Whether the Fed holds or hikes through the balance of the year, the themes worth focusing on stay consistent, and international diversification leads the list. Several factors drive it. Regional differentiation is greater now; international equities are far from a monolith, and the divergence beneath the surface means selectivity matters. Valuation opportunities exist outside the US that investors can act on. Great global companies generate revenues around the world regardless of where their primary country listing sits, so geography of listing is a poor proxy for where the growth actually comes from. A slightly weaker dollar adds another tailwind.

The fundamentals reinforce the case. Spending in Europe that came into play last year is still doing heavy lifting.
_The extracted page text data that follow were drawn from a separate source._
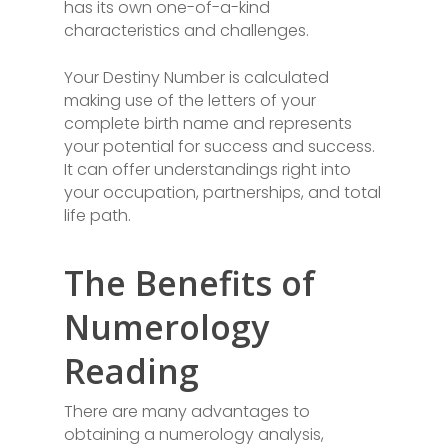
has its own one-of-a-kind
characteristics and challenges.
Your Destiny Number is calculated
making use of the letters of your
complete birth name and represents
your potential for success and success.
It can offer understandings right into
your occupation, partnerships, and total
life path.
The Benefits of
Numerology
Reading
There are many advantages to
obtaining a numerology analysis,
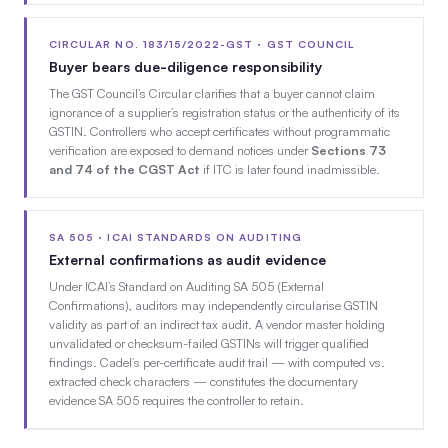
CIRCULAR NO. 183/15/2022-GST · GST COUNCIL
Buyer bears due-diligence responsibility
The GST Council’s Circular clarifies that a buyer cannot claim
ignorance of a supplier’s registration status or the authenticity of its
GSTIN. Controllers who accept certificates without programmatic
verification are exposed to demand notices under
Sections 73
and 74 of the CGST Act
if ITC is later found inadmissible.
SA 505 · ICAI STANDARDS ON AUDITING
External confirmations as audit evidence
Under ICAI’s Standard on Auditing SA 505 (External
Confirmations), auditors may independently circularise GSTIN
validity as part of an indirect tax audit. A vendor master holding
unvalidated or checksum-failed GSTINs will trigger qualified
findings. Cadel’s per-certificate audit trail — with computed vs.
extracted check characters — constitutes the documentary
evidence SA 505 requires the controller to retain.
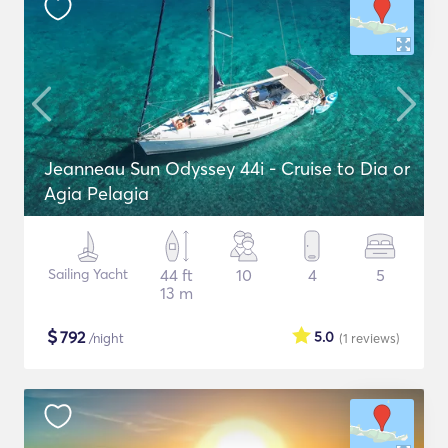
Jeanneau Sun Odyssey 44i - Cruise to Dia or
Agia Pelagia
Sailing Yacht
44 ft
10
4
5
13 m
$
792
5.0
/night
(1
reviews
)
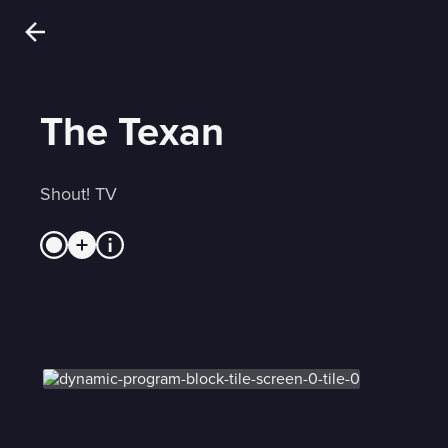
The Texan
Shout! TV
China's June data came in a bit stronger than expected, with PMIs moving into more expansionary territory. Those positive signals support a constructive stance on global growth through the back half of the year.

IPOs and the Discipline They Demand

This was billed as the year of the mega IPO, with the view that a few might come, possibly not all three in the same year. So far there has been one mega IPO, the SpaceX listing, with at least one more still expected. IPOs matter for two reasons. A large IPO can add another significant growth company to public markets and widen the opportunity set. It also reinforces the concentration dynamic, since these listings deepen investor exposure to already highly concentrated markets.

The right response is not to avoid innovation, and it is equally wrong to stay captive to a concentrated benchmark. Thoughtful portfolio diversification is the middle path. This is a market that rewards discipline and an active approach carried with a long-term perspective.